Between these extremes was everyone else who wasn’t an Israelite or on the Side. The ones who did know that they’d been hit — Slokum, for instance, who couldn’t fail to realize his pain originated from external forces (the nibs he plucked from his muscles testified); or any given Shover point-blanked in the face — were, as yet, unaware of what hit them; what, in this case, meaning who; who, in this case, being we. And as for how to respond, and whether to respond (which of those decisions gets arrived at first depends less on knowledge than temperament): even for the quickest of those directly stricken, that was still seconds away. For now, they could but duck and cover, or flee their location, or waste some prayers.
The robots, for the most part, knew who they were, and they knew the Arrangement was taking damage. Despite their lack of pain, the damage overwhelmed them, for the hits came from everywhere: kids on the floor who pulled on balloons, kids in the bleachers who pulled on balloons, the mother of a kid who’d been attacked with a balloon, and all those around them jostling and jumping, and the ones who were pushing toward higher ground, who weren’t so much looking for a spot to stand safely as searching for a view with a wider sweep.
And they, the vast majority, these everykid no-ones, these X-factors factioning at the simplest level — whether they knew it or not, they were pro or anti, on the Side or against the Side, and in no case merely on the side — they cheered in their hearts, if not yet with their lungs, for victory for this one here and the fall of that one over there, though victory for that one there and the fall of this one over here would certainly do in a pinch. As long as they got to be close to the fight.
They always liked to be close to the fight. They always liked to cheer a side and call that side the underdog; to stand, in their hearts, behind that underdog; to stand, in some cases, on their feet beside him. Yet they stood in most cases around all the fighters, siding as much with the fight itself as they sided with their underdog; their bodies bricks in walls they formed to stop robotic interference, to let it be had out.

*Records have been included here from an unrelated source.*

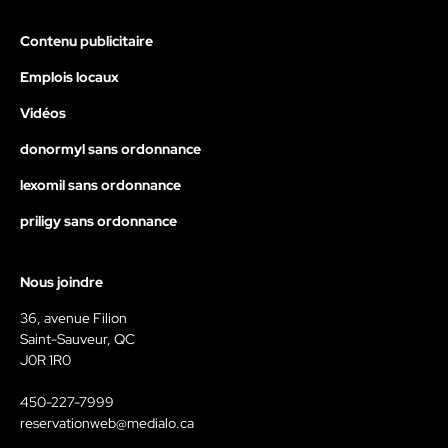
Contenu publicitaire
Emplois locaux
Vidéos
donormyl sans ordonnance
lexomil sans ordonnance
priligy sans ordonnance
Nous joindre
36, avenue Filion
Saint-Sauveur, QC
J0R 1R0
450-227-7999
reservationweb@medialo.ca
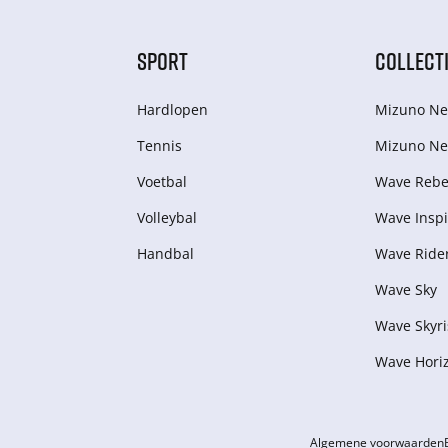
SPORT
COLLECT
Hardlopen
Mizuno Ne
Tennis
Mizuno Ne
Voetbal
Wave Rebel
Volleybal
Wave Inspi
Handbal
Wave Ride
Wave Sky
Wave Skyri
Wave Hori
Algemene voorwaarden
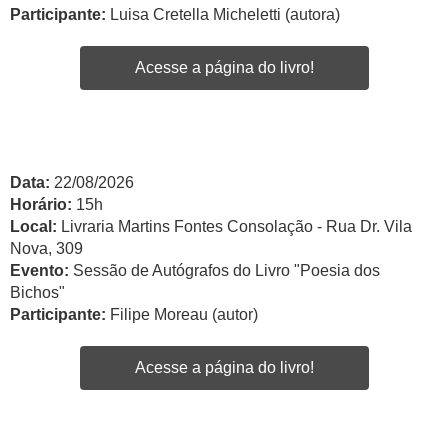
Participante:
Luisa Cretella Micheletti (autora)
Acesse a página do livro!
Data:
22/08/2026
Horário:
15h
Local:
Livraria Martins Fontes Consolação - Rua Dr. Vila
Nova, 309
Evento:
Sessão de Autógrafos do Livro "Poesia dos
Bichos"
Participante:
Filipe Moreau (autor)
Acesse a página do livro!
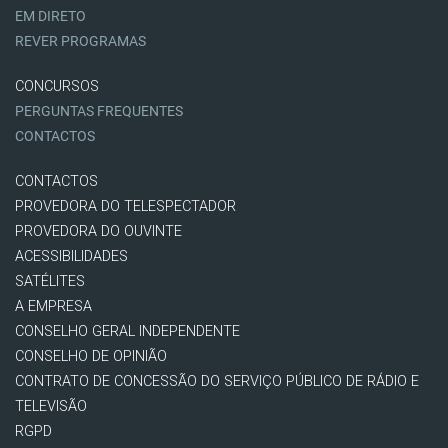
EM DIRETO
REVER PROGRAMAS
CONCURSOS
PERGUNTAS FREQUENTES
CONTACTOS
CONTACTOS
PROVEDORA DO TELESPECTADOR
PROVEDORA DO OUVINTE
ACESSIBILIDADES
SATÉLITES
A EMPRESA
CONSELHO GERAL INDEPENDENTE
CONSELHO DE OPINIÃO
CONTRATO DE CONCESSÃO DO SERVIÇO PÚBLICO DE RÁDIO E
TELEVISÃO
RGPD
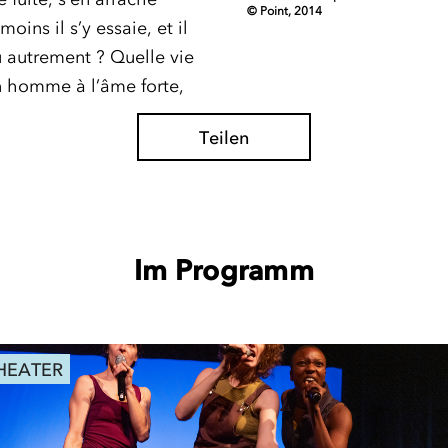
© Point, 2014
ins il s’y essaie, et il
u autrement ? Quelle vie
 homme à l’âme forte,
Teilen
Im Programm
HEATER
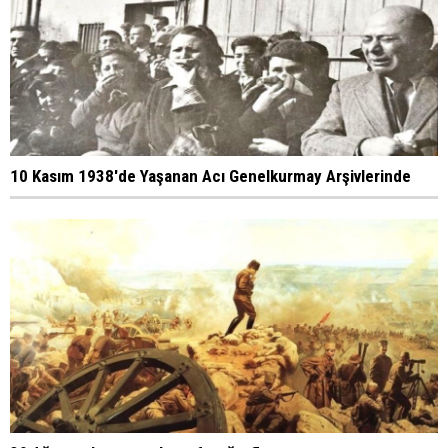
10 Kasım 1938'de Yaşanan Acı Genelkurmay Arşivlerinde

Of course Jennys and Ashleys had flinched and moaned when Boystar’s mouth did its gory explosion. Of course most everyone, and especially the Shovers, wanted to see Bam Slokum kill Benji, or if they didn’t yet see it was Benji who was shooting, then whoever it was who was attacking Slokum. And of course it is possible that I make it too simple, that deep inside all of them were latent desires and motivations that pushed against those which these factions would (or even could) profess — that maybe the Jennys and Ashleys were relieved to see Boystar’s face made ugly, that maybe they thought his ugliness would give them a better shot at being loved by him, or maybe the ugliness freed them of their love for him, which, unrequieted, had been causing them pain, and maybe that’s why they didn’t rush the floor, but then again maybe they were just frozen from heartbreak; and maybe the Shovers (like so many others who miss the point of worship) contained in their worship a streak of envy, a desire to discover Slokum wasn’t so great as they’d always suspected or feared, and that may be why they didn’t rush the floor, but then maybe they just thought he could protect himself, just give him a second to get his bearings, Slokum the king, Slokum the beloved — but latent desires and motivations, if they do exist (I suspect they don’t, my mother is sure of it, Adonai doesn’t care), are, at least in here, inadmissable. Even if they were, in fact, present, they’d be too complicated for me to describe with confidence: I didn’t know most of these people at all.